“Una vita spericolata” di Marco Ponti: tre giovani alle prese con il destino

vita spericolata filmÈ uscito nelle sale il 21 giugno scorso il film per la regia di Marco Ponti: “Una vita spericolata”. Nel cast: Lorenzo Richelmy, Matilda De Angelis, Eugenio Franceschini (che ha sostituito nel ruolo Domenico Diele, che inizialmente doveva avere la parte prima dei suoi problemi giudiziari e della condanna). Compaiono, però, anche Antonio Gerardi, Massimiliano Gallo e Michela Cescon.
Una storia di giovani e per giovani. Una commedia realistica (molto poco comica e più realistica), in cui non mancano gag divertenti e battute esilaranti, grazie anche alla verve spontanea degli attori, ma che è soprattutto una denuncia sociale aspra della situazione di stallo attuale che vive il nostro Paese, in cui soprattutto le nuove generazioni non trovano né un futuro né un possibile sbocco (professionale e umano di realizzazione). Per loro sembra quasi non esserci possibilità di trovare una propria identità e un proprio ruolo nella società. Tutto parte, come suggerisce il titolo, dalla citazione dell’omonima canzone di Vasco Rossi: “Una vita spericolata”, piena di difficoltà e di problemi da superare. Perché la vera protagonista è proprio la vita, in toto, a 360 gradi. “Forse questo film parla di una cosa sola: di quanto sia importante avere una vita intensa, dignitosa, generosa e, ovviamente, spericolata. Ho voluto incentrarmi -ha spiegato il regista Marco Ponti- sulla fase dell’esistenza in cui la vita stessa ti arriva addosso con la massima velocità possibile, adottando e descrivendo il tutto con uno spirito e un carattere adolescenziale”, che desse freschezza al film.

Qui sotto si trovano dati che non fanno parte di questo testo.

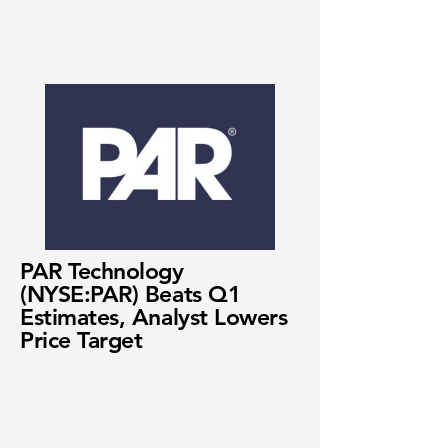
PAR Technology
(NYSE:PAR) Beats Q1
Estimates, Analyst Lowers
Price Target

E la storia parte proprio da quando uno dei protagonisti si reca in banca. Roberto Rossi (Lorenzo Richelmy) è un meccanico la cui officina è in fallimento; gli pignorano la casa e perde tutto (anche la fidanzata Eva, Desirée Noferini, che lo lascia). Considerato da tutti un fallito e un buono a nulla, decide di prendersi il suo riscatto tentando proprio di chiedere un prestito alla banca. Lì incontra una giovane ragazza (Matilda De Angelis); ma il loro incontro si trasformerà prima in una lite con il personale e i responsabili della banca (rappresentati dal direttore interpretato da Michele De Virgilio), poi in una rapina non voluta, nata accidentalmente. Sorta per “divergenze di veduta”. I giovani partiranno in fuga, accompagnati dall’amico di Rossi (Bartolomeo, detto BB, alias Eugenio Franceschini), uno sfaticato ma buono d’animo e generoso. Inseguiti dalla polizia sognano di fuggire lontano: ci riusciranno? Arriveranno a coronare il loro sogno di libertà?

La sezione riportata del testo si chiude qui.